Exercise prompt -
Filter the entries below, keeping only lines with the word "button".

Source data:
+ + + + +

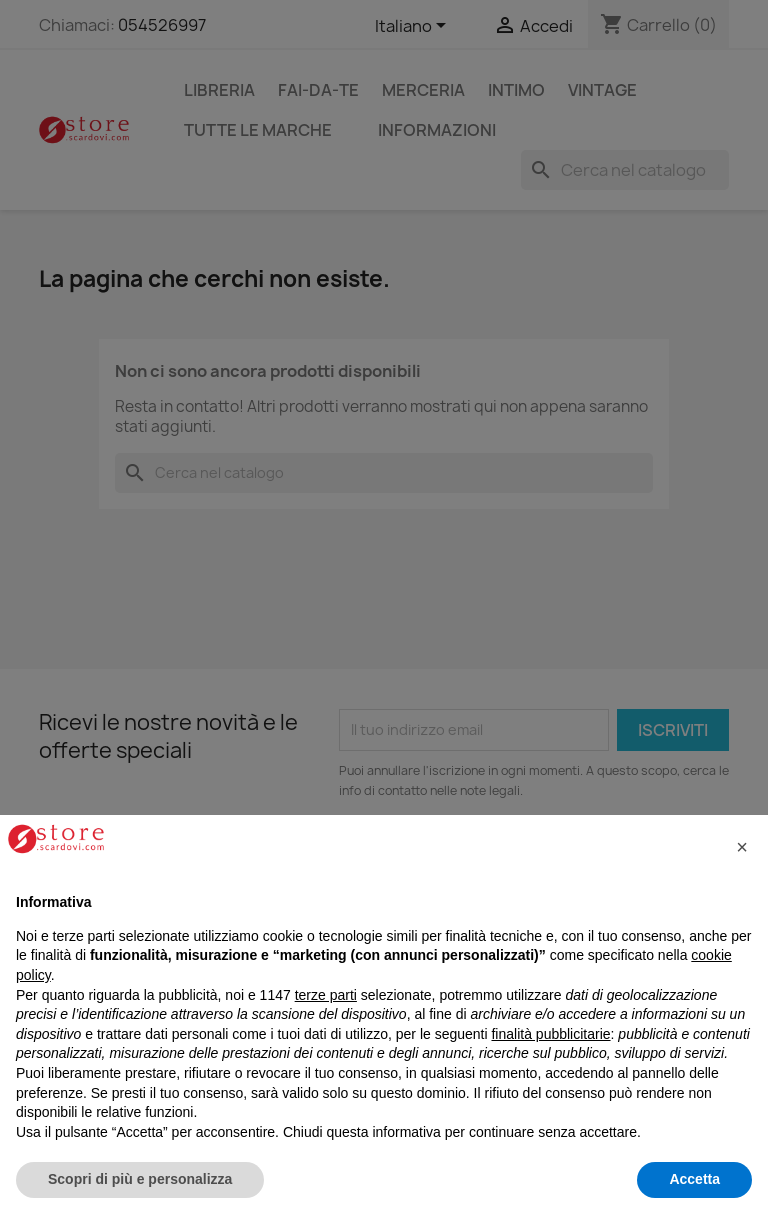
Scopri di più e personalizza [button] (140, 1179)
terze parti (326, 995)
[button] (742, 847)
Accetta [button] (694, 1179)
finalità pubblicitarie (550, 1034)
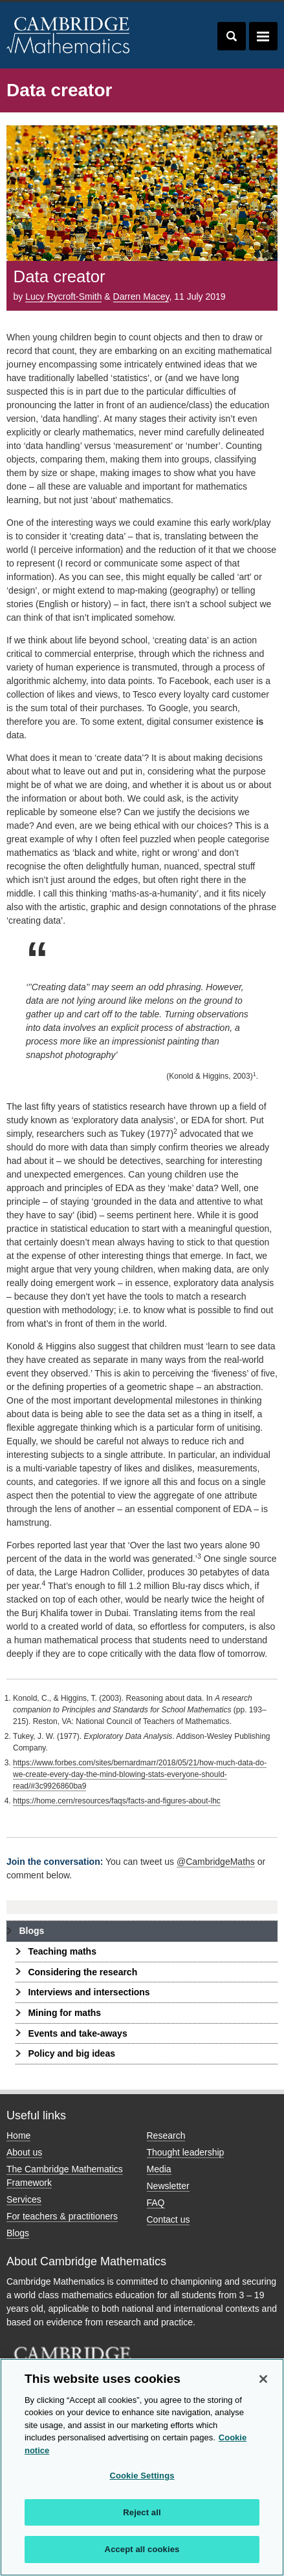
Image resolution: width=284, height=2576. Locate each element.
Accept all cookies (142, 2549)
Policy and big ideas (71, 2053)
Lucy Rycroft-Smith (63, 296)
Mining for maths (64, 2013)
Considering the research (82, 1972)
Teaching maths (62, 1951)
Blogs (31, 1931)
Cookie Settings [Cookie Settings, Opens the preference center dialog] (141, 2475)
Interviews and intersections (88, 1992)
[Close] (263, 2379)
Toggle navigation (263, 36)
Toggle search (231, 36)
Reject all (141, 2512)
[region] (142, 2467)
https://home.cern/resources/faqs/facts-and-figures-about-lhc (117, 1800)
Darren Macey (141, 296)
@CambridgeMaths (216, 1861)
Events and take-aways (77, 2033)
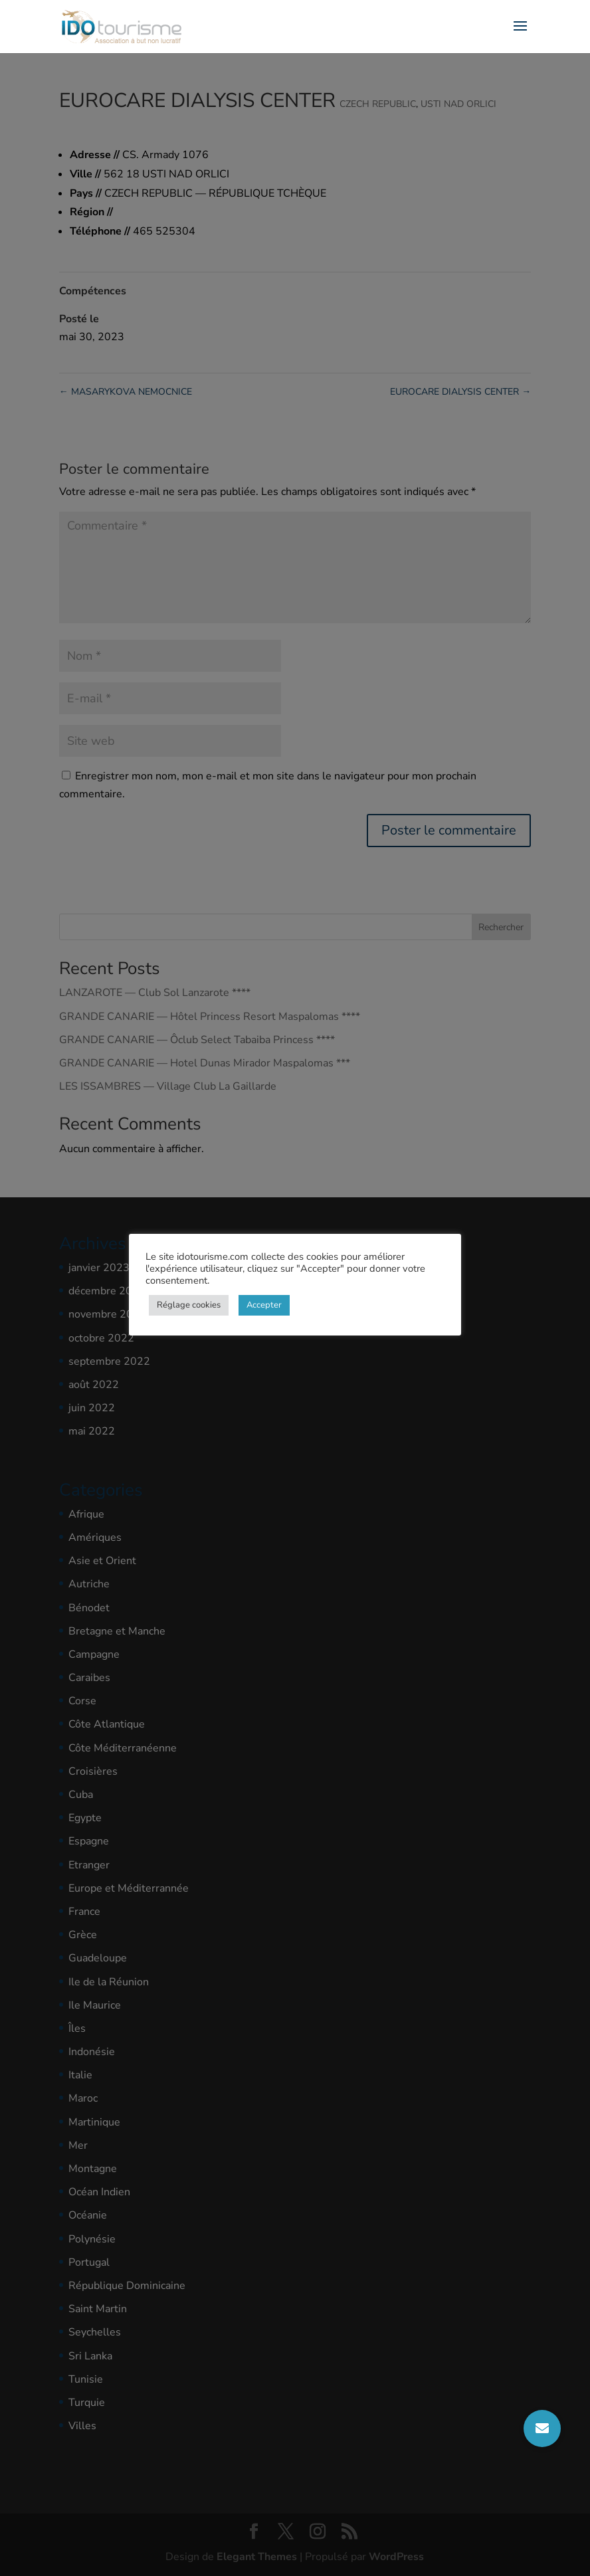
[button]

+ + + + +

Problem solution -
Scopri di più e personalizza [button] (140, 1179)
[button] (742, 847)
Accetta [button] (694, 1179)
[button]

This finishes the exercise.